Modern electronic devices may include a number of functional modules, each of which performs the same or a different function. Often, these modules need to communicate with one another in order to accomplish a larger task. Communications busses are widely used for accomplishing this task. Various standard communications busses currently exist, including inter-integrated circuit (I2C), RS-232, UNI/O, and the like.
Communication bus systems are used to communicate data between components within an electronic device, such as a computer, a radio frequency (RF) front-end (RFFE) module, a cellular telephone, a tablet, a camera, and/or the like. A communication bus system generally includes at least one master controller and one or more slave devices. The master controller(s) and the slave device(s) are connected by a communication bus comprising bus lines, and the master controller coordinates the transfer of data along the bus lines. The slave devices perform commands (e.g., read and write commands) as coordinated by the master controller. If more than one master controller is provided, a bus arbitration scheme is generally implemented to negotiate between the various master controllers. The bus lines that connect the master controller(s) to the slave device(s) typically include one or more data, power, and clock bus lines. Generally, the size of the digital bus interface increases as more bus lines are provided in the digital bus interface. The increase is due to the number of wires which must be routed between the bus controllers and the number of pins for the bus controllers that must be dedicated to the bus lines. In modern communication systems, the area available for pins and wires is minimal.
Messages from the master controller are broadcast on the communications bus and received by all of the slave devices. Each message includes a unique slave identifier (USID) field, which indicates which slave device a message is intended for. Each slave device is associated with a USID, which is hard-coded in memory on the slave device during manufacture. Only the slave device with a USID matching the one in the USID field of a message will respond to the message. Accordingly, communications bus systems typically require every slave device to have a different USID so that the slave devices are uniquely addressable by the master controller.

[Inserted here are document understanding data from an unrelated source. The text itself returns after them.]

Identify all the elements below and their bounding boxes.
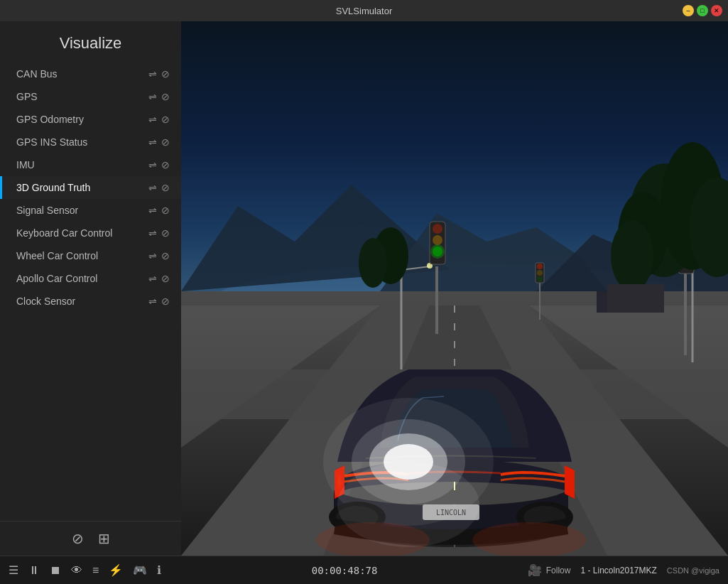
- titlebar: SVLSimulator – □ ✕: [0, 0, 728, 21]
- main-content: Visualize CAN Bus ⇌ ⊘ GPS ⇌ ⊘ GPS Odomet…: [0, 21, 728, 556]
- simulation-time: 00:00:48:78: [312, 565, 378, 576]
- svg-point-32: [537, 264, 543, 269]
- layers-icon[interactable]: ≡: [92, 564, 99, 577]
- sidebar-item-apollo-car-control[interactable]: Apollo Car Control ⇌ ⊘: [0, 267, 181, 290]
- camera-icon: 🎥: [528, 563, 542, 577]
- pause-icon[interactable]: ⏸: [28, 564, 40, 577]
- minimize-button[interactable]: –: [683, 5, 694, 16]
- publish-icon: ⇌: [148, 68, 157, 80]
- svg-rect-42: [607, 284, 664, 313]
- window-title: SVLSimulator: [336, 6, 392, 16]
- eye-off-icon: ⊘: [161, 182, 170, 193]
- publish-icon: ⇌: [148, 250, 157, 261]
- svg-rect-43: [597, 291, 607, 313]
- hide-icon[interactable]: ⊘: [72, 530, 84, 547]
- svg-point-39: [611, 220, 653, 291]
- eye-off-icon: ⊘: [161, 68, 170, 80]
- publish-icon: ⇌: [148, 91, 157, 102]
- menu-icon[interactable]: ☰: [9, 563, 18, 577]
- brand-label: CSDN @vigiga: [667, 566, 719, 575]
- grid-icon[interactable]: ⊞: [98, 530, 110, 547]
- publish-icon: ⇌: [148, 205, 157, 216]
- vehicle-label: 1 - Lincoln2017MKZ: [580, 566, 656, 575]
- publish-icon: ⇌: [148, 114, 157, 125]
- sidebar: Visualize CAN Bus ⇌ ⊘ GPS ⇌ ⊘ GPS Odomet…: [0, 21, 181, 556]
- eye-off-icon: ⊘: [161, 91, 170, 102]
- svg-point-20: [433, 224, 442, 234]
- scene: LINCOLN: [181, 21, 728, 556]
- eye-off-icon: ⊘: [161, 250, 170, 261]
- sidebar-item-keyboard-car-control[interactable]: Keyboard Car Control ⇌ ⊘: [0, 222, 181, 244]
- sidebar-item-3d-ground-truth[interactable]: 3D Ground Truth ⇌ ⊘: [0, 176, 181, 199]
- eye-off-icon: ⊘: [161, 273, 170, 284]
- publish-icon: ⇌: [148, 159, 157, 171]
- sidebar-item-gps[interactable]: GPS ⇌ ⊘: [0, 85, 181, 108]
- eye-off-icon: ⊘: [161, 296, 170, 307]
- publish-icon: ⇌: [148, 182, 157, 193]
- sidebar-item-wheel-car-control[interactable]: Wheel Car Control ⇌ ⊘: [0, 244, 181, 267]
- svg-point-34: [537, 276, 543, 282]
- plug-icon[interactable]: ⚡: [109, 563, 123, 577]
- viewport: LINCOLN: [181, 21, 728, 556]
- follow-label: Follow: [546, 566, 571, 575]
- sidebar-bottom: ⊘ ⊞: [0, 521, 181, 556]
- gamepad-icon[interactable]: 🎮: [133, 563, 147, 577]
- svg-point-33: [537, 270, 543, 276]
- sidebar-heading: Visualize: [0, 21, 181, 63]
- sidebar-items-list: CAN Bus ⇌ ⊘ GPS ⇌ ⊘ GPS Odometry ⇌ ⊘: [0, 63, 181, 521]
- sidebar-item-clock-sensor[interactable]: Clock Sensor ⇌ ⊘: [0, 290, 181, 313]
- svg-point-41: [359, 238, 387, 288]
- eye-off-icon: ⊘: [161, 205, 170, 216]
- maximize-button[interactable]: □: [697, 5, 708, 16]
- publish-icon: ⇌: [148, 296, 157, 307]
- svg-point-21: [433, 235, 442, 245]
- eye-icon[interactable]: 👁: [71, 564, 82, 577]
- eye-off-icon: ⊘: [161, 159, 170, 171]
- sidebar-item-signal-sensor[interactable]: Signal Sensor ⇌ ⊘: [0, 199, 181, 222]
- publish-icon: ⇌: [148, 227, 157, 239]
- sidebar-item-can-bus[interactable]: CAN Bus ⇌ ⊘: [0, 63, 181, 85]
- sidebar-item-imu[interactable]: IMU ⇌ ⊘: [0, 153, 181, 176]
- stop-icon[interactable]: ⏹: [50, 564, 61, 577]
- publish-icon: ⇌: [148, 136, 157, 148]
- svg-point-57: [337, 462, 479, 547]
- eye-off-icon: ⊘: [161, 136, 170, 148]
- bottom-toolbar: ☰ ⏸ ⏹ 👁 ≡ ⚡ 🎮 ℹ 00:00:48:78 🎥 Follow 1 -…: [0, 556, 728, 584]
- svg-point-23: [430, 244, 445, 259]
- eye-off-icon: ⊘: [161, 227, 170, 239]
- publish-icon: ⇌: [148, 273, 157, 284]
- sidebar-item-gps-odometry[interactable]: GPS Odometry ⇌ ⊘: [0, 108, 181, 131]
- eye-off-icon: ⊘: [161, 114, 170, 125]
- camera-control: 🎥 Follow: [528, 563, 571, 577]
- close-button[interactable]: ✕: [711, 5, 722, 16]
- info-icon[interactable]: ℹ: [157, 563, 161, 577]
- scene-svg: LINCOLN: [181, 21, 728, 556]
- window-controls: – □ ✕: [683, 5, 722, 16]
- sidebar-item-gps-ins-status[interactable]: GPS INS Status ⇌ ⊘: [0, 131, 181, 153]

In RFFE-based communications bus systems such as Mobile Industry Processor Interface (MiPi) radio frequency front end (RFFE) communications bus systems, each communications bus (referred to as an RFFE bus) can address a maximum of 15 different slave devices (24 or 16 total devices with one master controller). This limitation is based upon a 4-bit USID field within each command sequence used to identify for which slave device the command sequence is intended. This limitation has become a problem in modern wireless communications devices for which the number of RFFE devices has grown.
Today's wireless communications devices typically have many different RFFE busses to expand the number of devices that can be controlled by RFFE within the system. Each additional RFFE bus requires three pins and three wires from the digital section of the phone. The extreme routing and pin density of the system creates a problem.
One method of reducing the problem is to use a single wire communications bus system, such as the single wire micro bus (SuBUS) system by Qorvo, Inc. of Greensboro, N.C. Recently, single wire communications busses have become popularized due to the convenience afforded by reducing routing requirements and possible interference between communication lines. These single wire communications bus systems allow communication with a single wire as opposed to three wires, but the number of required USIDs is not reduced for the same reasons discussed above with respect to MiPi RFFE communications bus systems.
Thus, there is a need to reduce the number of USIDs that are used, but still be able to address a large number of slave devices.